This is the second installment of our book reviews of LGBT books that we have in our collection at St George’s.
Every February we celebrate LGBT History Month! It is about celebrating the richness of queer people’s contributions to society, to make LGBT+ people visible in all their diversity and to educate out prejudice.
At St George’s we have a growing Reading for Pleasure collection and as part of that we have been expanding our range of LGBT titles. You can browse the whole collection on our Wakelet.

Orlando – Virginia Woolf
Liz (Diversity and Inclusion Adviser)
Virginia Woolf’s Orlando, written in 1928, is a progressive, fun and vibrant novel that plays with gender and identity but carries an underlying important questioning of the restrictive nature of gender placed on individuals by society. This novel is very ahead of its time, like much of Woolf’s other works. It challenges the status quo, making it as important a comment on gender today, as it was when it was first published.
Orlando is a beautifully written book with vivid and rich descriptions of societies and landscapes and tales of love and passion spanning over 300 years. Orlando is a love story, arguably based on Vita Sackville-West, Woolf’s close friend and lover. Woolf uses the novel to explore this relationship free of the boundaries of society, exploring sexuality and gender that is fluid.
Woolf creates Orlando as a playful, intense and humorous character through which she is able to explore, critique and question the role of gender in society and how this has changed over time. Woolf considered Orlando to be a “holiday” or “joke”, suggesting it is less serious and intellectual than her other works. Despite this, the novel has a serious and interrogative undertone which makes for interesting reading.
In Orlando, gender is fluid. For the protagonist, Orlando, gender changes as the novel moves through time. Half way through the novel Orlando changes from man to woman. This is not remarkable for Orlando or for Woolf, but entirely plausible. Woolf writes
‘Orlando had become a woman – there is no denying it. But in every other respect, Orlando remained precisely as he had been.

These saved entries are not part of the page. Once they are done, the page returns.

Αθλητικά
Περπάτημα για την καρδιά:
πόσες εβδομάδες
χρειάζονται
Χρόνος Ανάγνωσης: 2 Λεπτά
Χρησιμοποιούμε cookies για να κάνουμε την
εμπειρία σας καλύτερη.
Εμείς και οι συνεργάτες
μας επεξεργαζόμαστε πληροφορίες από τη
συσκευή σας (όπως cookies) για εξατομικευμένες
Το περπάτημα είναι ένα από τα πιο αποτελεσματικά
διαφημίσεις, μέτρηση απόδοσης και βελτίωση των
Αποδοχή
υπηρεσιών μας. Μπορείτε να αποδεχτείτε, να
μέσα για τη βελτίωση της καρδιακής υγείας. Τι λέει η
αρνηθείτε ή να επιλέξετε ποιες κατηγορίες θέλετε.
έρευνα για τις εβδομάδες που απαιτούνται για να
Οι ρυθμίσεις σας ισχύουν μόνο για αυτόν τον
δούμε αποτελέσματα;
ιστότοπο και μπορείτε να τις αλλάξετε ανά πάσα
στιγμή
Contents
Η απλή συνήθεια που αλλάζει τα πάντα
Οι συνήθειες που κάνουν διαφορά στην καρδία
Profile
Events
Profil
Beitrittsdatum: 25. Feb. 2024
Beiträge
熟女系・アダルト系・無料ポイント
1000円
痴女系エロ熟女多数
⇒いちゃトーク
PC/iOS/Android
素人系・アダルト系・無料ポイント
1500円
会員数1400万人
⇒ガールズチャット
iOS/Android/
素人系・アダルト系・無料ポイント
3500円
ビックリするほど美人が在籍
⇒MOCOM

The change of sex, though it altered their future, did nothing whatever to alter their identity’
In this, Woolf argues that gender is merely costume and expression, and is interchangeable. Orlando has autonomy over their identity, and this remains separate from the sex and gender.
Woolf highlights the complex relationship between gender and identity and how this is impacted by societal expectations and norms. Orlando pushes boundaries and questions why our roles and identities are so shaped and prescribed by our sex. Orlando is able to break free of this, exploring different roles and learning the penalties and privileges of each of these. Gender is performative and fluctuating, demonstrating a wonderful freedom. As the novel progresses Woolf explores a hopeful and changed world for women.

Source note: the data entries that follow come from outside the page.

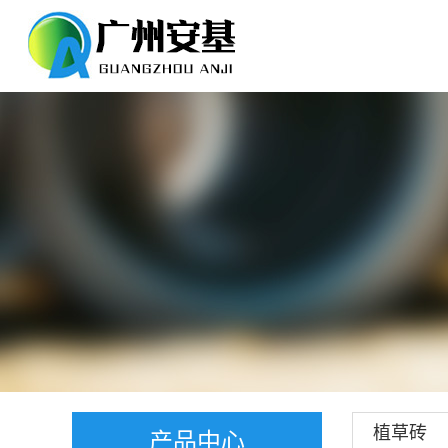
植草砖
产品中心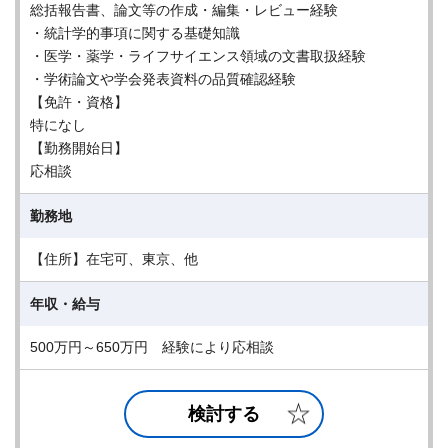
総括報告書、論文等の作成・編集・レビュー経験
・統計学的事項に関する基礎知識
・医学・薬学・ライフサイエンス領域の文書取扱経験
・学術論文や学会発表資料の品質確認経験
【免許・資格】
特になし
【勤務開始日】
応相談
勤務地
【住所】在宅可、東京、他
年収・給与
500万円～650万円 経験により応相談
検討する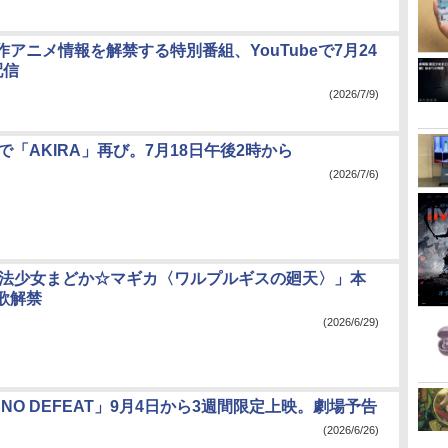
アニメ情報を解禁する特別番組、YouTubeで7月24
配信
(2026/7/9)
レで「AKIRA」再び。7月18日午後2時から
(2026/7/6)
魔法少女まどか☆マギカ〈ワルプルギスの廻天〉」本
歌解禁
(2026/6/29)
O: NO DEFEAT」9月4日から3週間限定上映。劇場予告
(2026/6/26)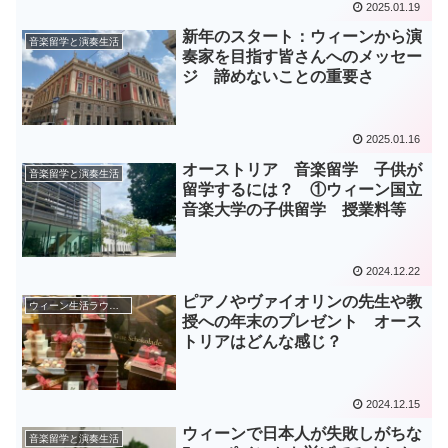
2025.01.19
新年のスタート：ウィーンから演
音楽留学と演奏生活
奏家を目指す皆さんへのメッセー
ジ 諦めないことの重要さ
2025.01.16
オーストリア 音楽留学 子供が
音楽留学と演奏生活
留学するには？ ①ウィーン国立
音楽大学の子供留学 授業料等
2024.12.22
ピアノやヴァイオリンの先生や教
ウィーン生活ラウンジ
授への年末のプレゼント オース
トリアはどんな感じ？
2024.12.15
ウィーンで日本人が失敗しがちな
音楽留学と演奏生活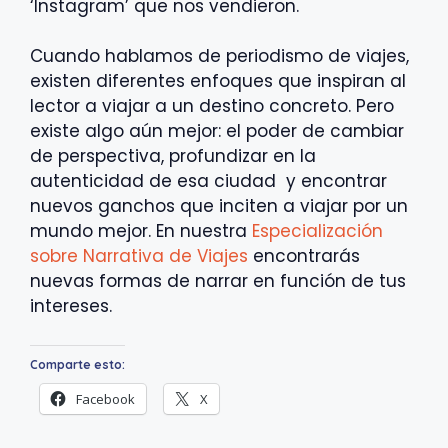
‘Instagram’ que nos vendieron.
Cuando hablamos de periodismo de viajes,
existen diferentes enfoques que inspiran al
lector a viajar a un destino concreto. Pero
existe algo aún mejor: el poder de cambiar
de perspectiva, profundizar en la
autenticidad de esa ciudad y encontrar
nuevos ganchos que inciten a viajar por un
mundo mejor. En nuestra
Especialización
sobre Narrativa de Viajes
encontrarás
nuevas formas de narrar en función de tus
intereses.
Comparte esto:
Facebook
X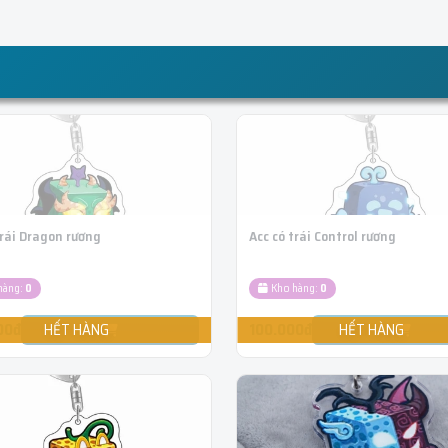
trái Dragon rương
Acc có trái Control rương
hàng:
0
Kho hàng:
0
00đ
100.000đ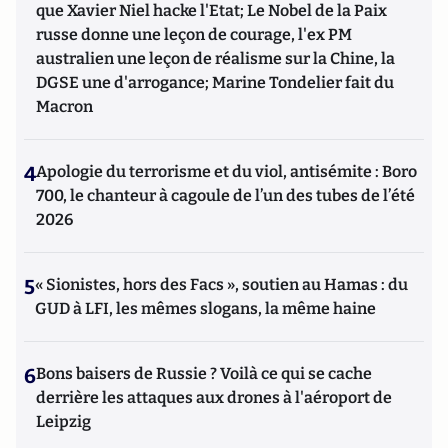
que Xavier Niel hacke l'Etat; Le Nobel de la Paix
russe donne une leçon de courage, l'ex PM
australien une leçon de réalisme sur la Chine, la
DGSE une d'arrogance; Marine Tondelier fait du
Macron
4
Apologie du terrorisme et du viol, antisémite : Boro
700, le chanteur à cagoule de l’un des tubes de l’été
2026
5
« Sionistes, hors des Facs », soutien au Hamas : du
GUD à LFI, les mêmes slogans, la même haine
6
Bons baisers de Russie ? Voilà ce qui se cache
derrière les attaques aux drones à l'aéroport de
Leipzig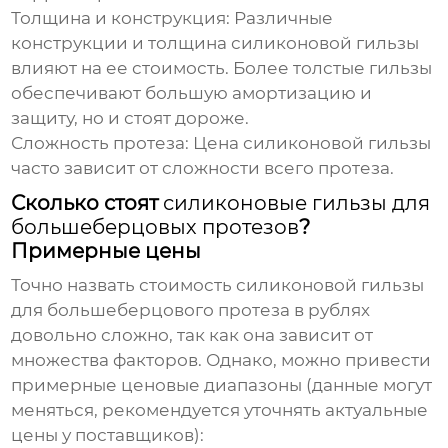
Толщина и конструкция:
Различные
конструкции и толщина силиконовой гильзы
влияют на ее стоимость. Более толстые гильзы
обеспечивают большую амортизацию и
защиту, но и стоят дороже.
Сложность протеза:
Цена силиконовой гильзы
часто зависит от сложности всего протеза.
Сколько стоят
силиконовые гильзы для
большеберцовых протезов
?
Примерные цены
Точно назвать стоимость
силиконовой гильзы
для большеберцового протеза
в рублях
довольно сложно, так как она зависит от
множества факторов. Однако, можно привести
примерные ценовые диапазоны (данные могут
меняться, рекомендуется уточнять актуальные
цены у поставщиков):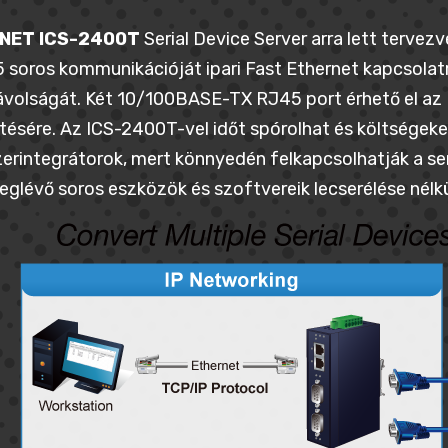
NET ICS-2400T
Serial Device Server arra lett tervez
soros kommunikációját ipari Fast Ethernet kapcsolat
volságát. Két 10/100BASE-TX RJ45 port érhető el az 
ítésére. Az ICS-2400T-vel időt spórolhat és költségek
erintegrátorok, mert könnyedén felkapcsolhatják a ser
glévő soros eszközök és szoftvereik lecserélése nélkü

Orlando is a hugely progressive and daring novel; it is widely viewed as the first trans novel. It is fast-paced and immensely enjoyable to read. Whilst it was published 1928 it still feels relevant and challenging today. Woolf asks important and brave questions of her reader through a charming and playful love story I’d recommend everyone to read.

The Night Watch – Sarah Waters
Anne (Liaison Support Librarian)
Sarah Waters is a contemporary novelist known for weaving together themes of gender, sexuality and identity with characters that live on the margins of their respective societies. Night Watch (2006) is no exception to this. As readers we follow four characters through London before, during and after WWII. The author expertly plays with time and chronology, slowing revealing secrets and hidden traumas. At first, I found it difficult to engage with the characters and due to the chronology of the novel it is not fast-paced. However, some scenes stood out as highlights to me. Without wanting to give too much away, all I can say is that the characters’ personal development connects in imaginative, sometimes horrifying, ways to wartime events and post-wartime malaise. The female characters struggle to readjust to the more stereotypical gender roles they are expected to fall back into after the war. The sexual freedom they experienced during the war has receded and turned some characters’ romances into flat routine in which they seemed trapped. Their sexuality and the consequences thereof are something all four protagonists struggle with, either because of social stigma or personal shame and often because of a combination of both. Waters’ language does justice to the dramatic, (in)tense scenes as well as the more mundane, everyday elements of people’s lives and I always enjoy a good description.
While I am not painting a very rosy picture of The Night Watch, and it definitely is a dark novel at times, I enjoyed reading it. As always, I really liked Sarah Waters’ gender-bending, sexually adventurous and at times confused protagonists as they navigate their historical contexts.